§ What you have to do
Where a line of the material includes the string "speakers", copy that line.

§ Available records
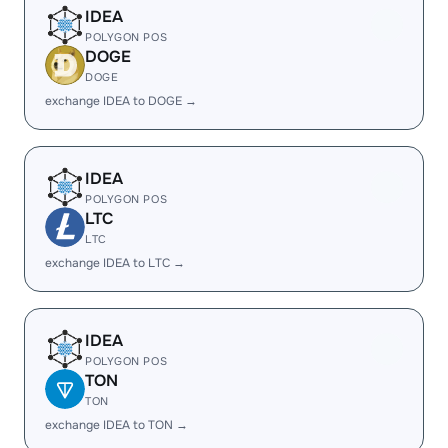
IDEA
POLYGON POS
DOGE
DOGE
exchange IDEA to DOGE →
IDEA
POLYGON POS
LTC
LTC
exchange IDEA to LTC →
IDEA
POLYGON POS
TON
TON
exchange IDEA to TON →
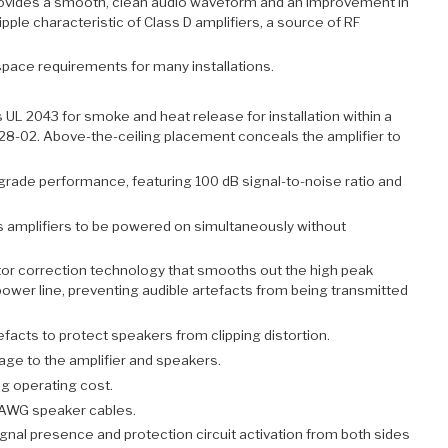
rovides a smooth, clean audio waveform and an improvement in
pple characteristic of Class D amplifiers, a source of RF
pace requirements for many installations.
L 2043 for smoke and heat release for installation within a
-228-02. Above-the-ceiling placement conceals the amplifier to
grade performance, featuring 100 dB signal-to-noise ratio and
es amplifiers to be powered on simultaneously without
or correction technology that smooths out the high peak
power line, preventing audible artefacts from being transmitted
efacts to protect speakers from clipping distortion.
age to the amplifier and speakers.
g operating cost.
 AWG speaker cables.
ignal presence and protection circuit activation from both sides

§ Solution
efacts to protect speakers from clipping distortion.
age to the amplifier and speakers.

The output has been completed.